» **INPUT**:
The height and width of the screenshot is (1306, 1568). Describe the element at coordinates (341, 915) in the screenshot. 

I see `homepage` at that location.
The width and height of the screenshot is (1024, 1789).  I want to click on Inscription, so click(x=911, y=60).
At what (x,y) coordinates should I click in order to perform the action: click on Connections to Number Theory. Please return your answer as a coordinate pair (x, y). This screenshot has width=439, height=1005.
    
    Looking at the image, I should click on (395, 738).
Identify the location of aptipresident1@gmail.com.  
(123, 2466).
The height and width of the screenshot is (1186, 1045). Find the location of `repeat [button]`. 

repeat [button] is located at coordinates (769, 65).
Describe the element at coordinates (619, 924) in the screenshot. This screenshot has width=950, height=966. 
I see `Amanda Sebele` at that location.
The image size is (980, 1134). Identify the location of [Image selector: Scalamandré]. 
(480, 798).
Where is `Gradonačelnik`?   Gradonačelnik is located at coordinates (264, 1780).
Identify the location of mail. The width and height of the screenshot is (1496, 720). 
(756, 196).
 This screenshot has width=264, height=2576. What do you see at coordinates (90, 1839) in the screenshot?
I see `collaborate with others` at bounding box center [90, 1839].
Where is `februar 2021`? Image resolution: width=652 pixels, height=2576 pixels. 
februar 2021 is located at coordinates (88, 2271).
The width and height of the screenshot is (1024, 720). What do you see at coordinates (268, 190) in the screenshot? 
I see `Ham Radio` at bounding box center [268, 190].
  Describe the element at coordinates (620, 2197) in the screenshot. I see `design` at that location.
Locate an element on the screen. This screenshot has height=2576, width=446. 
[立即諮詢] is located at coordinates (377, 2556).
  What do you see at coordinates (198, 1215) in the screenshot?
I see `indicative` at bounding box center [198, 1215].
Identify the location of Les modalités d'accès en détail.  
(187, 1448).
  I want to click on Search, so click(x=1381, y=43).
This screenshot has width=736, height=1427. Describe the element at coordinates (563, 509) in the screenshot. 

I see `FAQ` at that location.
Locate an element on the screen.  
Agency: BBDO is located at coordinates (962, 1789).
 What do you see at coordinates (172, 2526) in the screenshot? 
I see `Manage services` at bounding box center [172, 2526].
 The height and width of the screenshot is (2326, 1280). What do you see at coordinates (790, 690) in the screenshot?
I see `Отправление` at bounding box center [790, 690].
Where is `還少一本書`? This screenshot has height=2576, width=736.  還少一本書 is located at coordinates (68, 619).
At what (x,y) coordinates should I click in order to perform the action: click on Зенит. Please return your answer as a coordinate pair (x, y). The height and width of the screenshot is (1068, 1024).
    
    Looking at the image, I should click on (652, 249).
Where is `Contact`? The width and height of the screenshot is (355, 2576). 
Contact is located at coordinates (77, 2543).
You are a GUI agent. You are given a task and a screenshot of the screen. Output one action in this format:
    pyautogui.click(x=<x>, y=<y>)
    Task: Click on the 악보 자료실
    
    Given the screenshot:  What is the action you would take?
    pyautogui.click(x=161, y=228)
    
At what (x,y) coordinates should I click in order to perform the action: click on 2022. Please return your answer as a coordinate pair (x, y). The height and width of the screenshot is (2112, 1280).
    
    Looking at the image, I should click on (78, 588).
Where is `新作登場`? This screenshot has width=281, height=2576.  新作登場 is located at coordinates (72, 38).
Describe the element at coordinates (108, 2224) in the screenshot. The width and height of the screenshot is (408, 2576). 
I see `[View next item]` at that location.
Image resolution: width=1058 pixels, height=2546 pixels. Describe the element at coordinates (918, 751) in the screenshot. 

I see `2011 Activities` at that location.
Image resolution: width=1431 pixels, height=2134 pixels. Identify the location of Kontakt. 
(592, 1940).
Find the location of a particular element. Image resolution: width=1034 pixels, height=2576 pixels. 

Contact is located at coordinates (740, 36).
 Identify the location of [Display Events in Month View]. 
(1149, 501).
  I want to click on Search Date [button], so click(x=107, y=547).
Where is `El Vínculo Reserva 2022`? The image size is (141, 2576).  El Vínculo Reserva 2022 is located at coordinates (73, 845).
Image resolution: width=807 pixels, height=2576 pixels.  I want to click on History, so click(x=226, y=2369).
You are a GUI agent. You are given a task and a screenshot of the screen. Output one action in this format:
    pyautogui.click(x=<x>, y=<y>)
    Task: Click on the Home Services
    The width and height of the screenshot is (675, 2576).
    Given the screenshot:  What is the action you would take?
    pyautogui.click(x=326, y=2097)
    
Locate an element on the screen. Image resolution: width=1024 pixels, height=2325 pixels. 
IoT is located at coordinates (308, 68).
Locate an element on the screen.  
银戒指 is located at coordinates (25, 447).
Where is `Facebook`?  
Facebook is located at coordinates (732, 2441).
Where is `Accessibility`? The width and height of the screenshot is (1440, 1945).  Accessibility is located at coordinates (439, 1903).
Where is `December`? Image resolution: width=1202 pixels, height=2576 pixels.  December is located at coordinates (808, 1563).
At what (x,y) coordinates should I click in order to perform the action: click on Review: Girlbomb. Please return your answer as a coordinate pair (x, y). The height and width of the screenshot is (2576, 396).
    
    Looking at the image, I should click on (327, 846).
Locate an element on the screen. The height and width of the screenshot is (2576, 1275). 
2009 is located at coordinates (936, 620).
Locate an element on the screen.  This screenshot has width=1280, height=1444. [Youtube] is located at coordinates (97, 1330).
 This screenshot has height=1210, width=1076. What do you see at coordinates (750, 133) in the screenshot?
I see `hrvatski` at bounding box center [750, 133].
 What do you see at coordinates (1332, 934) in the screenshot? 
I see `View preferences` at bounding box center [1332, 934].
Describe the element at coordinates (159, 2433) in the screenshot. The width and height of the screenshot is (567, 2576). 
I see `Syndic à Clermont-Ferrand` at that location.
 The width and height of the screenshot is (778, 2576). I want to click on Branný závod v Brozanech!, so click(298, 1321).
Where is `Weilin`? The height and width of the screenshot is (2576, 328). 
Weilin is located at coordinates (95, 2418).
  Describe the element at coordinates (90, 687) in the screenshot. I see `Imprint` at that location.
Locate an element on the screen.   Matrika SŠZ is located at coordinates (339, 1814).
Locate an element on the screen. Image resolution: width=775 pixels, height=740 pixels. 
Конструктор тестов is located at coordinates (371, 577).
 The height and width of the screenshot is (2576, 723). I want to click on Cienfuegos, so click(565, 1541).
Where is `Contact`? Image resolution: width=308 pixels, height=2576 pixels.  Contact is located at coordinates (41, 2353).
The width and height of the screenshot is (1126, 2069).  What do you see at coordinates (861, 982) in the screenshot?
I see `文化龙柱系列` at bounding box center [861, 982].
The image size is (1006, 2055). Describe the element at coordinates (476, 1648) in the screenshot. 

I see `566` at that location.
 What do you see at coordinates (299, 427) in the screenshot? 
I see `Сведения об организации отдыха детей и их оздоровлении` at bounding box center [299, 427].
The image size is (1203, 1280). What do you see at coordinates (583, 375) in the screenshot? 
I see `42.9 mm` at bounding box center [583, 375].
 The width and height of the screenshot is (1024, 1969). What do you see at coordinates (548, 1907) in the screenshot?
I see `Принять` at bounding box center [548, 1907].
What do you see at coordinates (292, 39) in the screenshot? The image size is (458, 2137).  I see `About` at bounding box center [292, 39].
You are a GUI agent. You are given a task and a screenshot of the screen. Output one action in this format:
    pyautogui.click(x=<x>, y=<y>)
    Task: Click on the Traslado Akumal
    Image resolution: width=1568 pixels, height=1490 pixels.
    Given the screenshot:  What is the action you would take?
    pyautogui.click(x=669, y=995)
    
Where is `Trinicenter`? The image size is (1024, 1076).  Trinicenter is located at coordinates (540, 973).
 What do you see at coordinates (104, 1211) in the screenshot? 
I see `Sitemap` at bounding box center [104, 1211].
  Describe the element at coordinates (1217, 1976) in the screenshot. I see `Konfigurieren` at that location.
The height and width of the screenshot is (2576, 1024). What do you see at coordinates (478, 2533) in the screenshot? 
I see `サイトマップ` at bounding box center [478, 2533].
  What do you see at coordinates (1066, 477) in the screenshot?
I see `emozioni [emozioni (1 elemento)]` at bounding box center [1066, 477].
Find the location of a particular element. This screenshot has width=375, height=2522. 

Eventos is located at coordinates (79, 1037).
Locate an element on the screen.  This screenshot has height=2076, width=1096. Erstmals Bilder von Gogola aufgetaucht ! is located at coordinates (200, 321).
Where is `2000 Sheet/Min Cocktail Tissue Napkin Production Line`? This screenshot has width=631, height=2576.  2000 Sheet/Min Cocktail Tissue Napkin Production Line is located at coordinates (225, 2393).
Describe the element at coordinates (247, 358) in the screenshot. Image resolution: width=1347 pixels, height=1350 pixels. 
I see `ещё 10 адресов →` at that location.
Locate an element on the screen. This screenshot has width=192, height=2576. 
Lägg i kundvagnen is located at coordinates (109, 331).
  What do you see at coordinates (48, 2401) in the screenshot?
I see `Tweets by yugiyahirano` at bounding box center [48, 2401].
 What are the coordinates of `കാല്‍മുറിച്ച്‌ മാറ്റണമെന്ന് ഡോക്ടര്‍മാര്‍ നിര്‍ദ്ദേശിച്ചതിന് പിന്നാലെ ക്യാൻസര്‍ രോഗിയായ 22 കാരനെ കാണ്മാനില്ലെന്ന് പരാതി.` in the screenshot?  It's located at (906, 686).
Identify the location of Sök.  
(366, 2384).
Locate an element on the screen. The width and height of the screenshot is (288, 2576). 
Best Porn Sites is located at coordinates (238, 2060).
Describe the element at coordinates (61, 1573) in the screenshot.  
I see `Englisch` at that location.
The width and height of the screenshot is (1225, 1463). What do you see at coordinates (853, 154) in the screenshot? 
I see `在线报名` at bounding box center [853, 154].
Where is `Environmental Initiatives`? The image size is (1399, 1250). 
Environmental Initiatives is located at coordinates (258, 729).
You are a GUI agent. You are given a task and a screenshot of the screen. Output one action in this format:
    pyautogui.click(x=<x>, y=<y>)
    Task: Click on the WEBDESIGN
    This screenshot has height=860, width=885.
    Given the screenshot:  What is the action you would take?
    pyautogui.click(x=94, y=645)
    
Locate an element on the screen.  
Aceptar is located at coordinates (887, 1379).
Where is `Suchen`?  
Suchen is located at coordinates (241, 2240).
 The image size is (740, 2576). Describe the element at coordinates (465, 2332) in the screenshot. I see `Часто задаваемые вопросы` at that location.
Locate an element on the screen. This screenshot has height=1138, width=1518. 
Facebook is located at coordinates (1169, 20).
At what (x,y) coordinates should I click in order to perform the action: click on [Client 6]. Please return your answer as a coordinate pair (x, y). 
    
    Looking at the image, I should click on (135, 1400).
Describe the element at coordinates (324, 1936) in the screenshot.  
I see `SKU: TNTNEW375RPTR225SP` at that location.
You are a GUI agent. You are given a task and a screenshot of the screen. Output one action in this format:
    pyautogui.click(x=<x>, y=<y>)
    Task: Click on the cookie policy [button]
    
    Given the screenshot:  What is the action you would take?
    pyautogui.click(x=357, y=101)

» **ACTIVITY**: Using the data above, extract exactly the lines from the one that holds "has height=2576, width=446." to the one that holds "Task: Click on the 악보 자료실", both ends included, and no others.

» **RESPONSE TO THIS EXERCISE**:
Locate an element on the screen. This screenshot has height=2576, width=446. 
[立即諮詢] is located at coordinates (377, 2556).
  What do you see at coordinates (198, 1215) in the screenshot?
I see `indicative` at bounding box center [198, 1215].
Identify the location of Les modalités d'accès en détail.  
(187, 1448).
  I want to click on Search, so click(x=1381, y=43).
This screenshot has width=736, height=1427. Describe the element at coordinates (563, 509) in the screenshot. 

I see `FAQ` at that location.
Locate an element on the screen.  
Agency: BBDO is located at coordinates (962, 1789).
 What do you see at coordinates (172, 2526) in the screenshot? 
I see `Manage services` at bounding box center [172, 2526].
 The height and width of the screenshot is (2326, 1280). What do you see at coordinates (790, 690) in the screenshot?
I see `Отправление` at bounding box center [790, 690].
Where is `還少一本書`? This screenshot has height=2576, width=736.  還少一本書 is located at coordinates (68, 619).
At what (x,y) coordinates should I click in order to perform the action: click on Зенит. Please return your answer as a coordinate pair (x, y). The height and width of the screenshot is (1068, 1024).
    
    Looking at the image, I should click on (652, 249).
Where is `Contact`? The width and height of the screenshot is (355, 2576). 
Contact is located at coordinates (77, 2543).
You are a GUI agent. You are given a task and a screenshot of the screen. Output one action in this format:
    pyautogui.click(x=<x>, y=<y>)
    Task: Click on the 악보 자료실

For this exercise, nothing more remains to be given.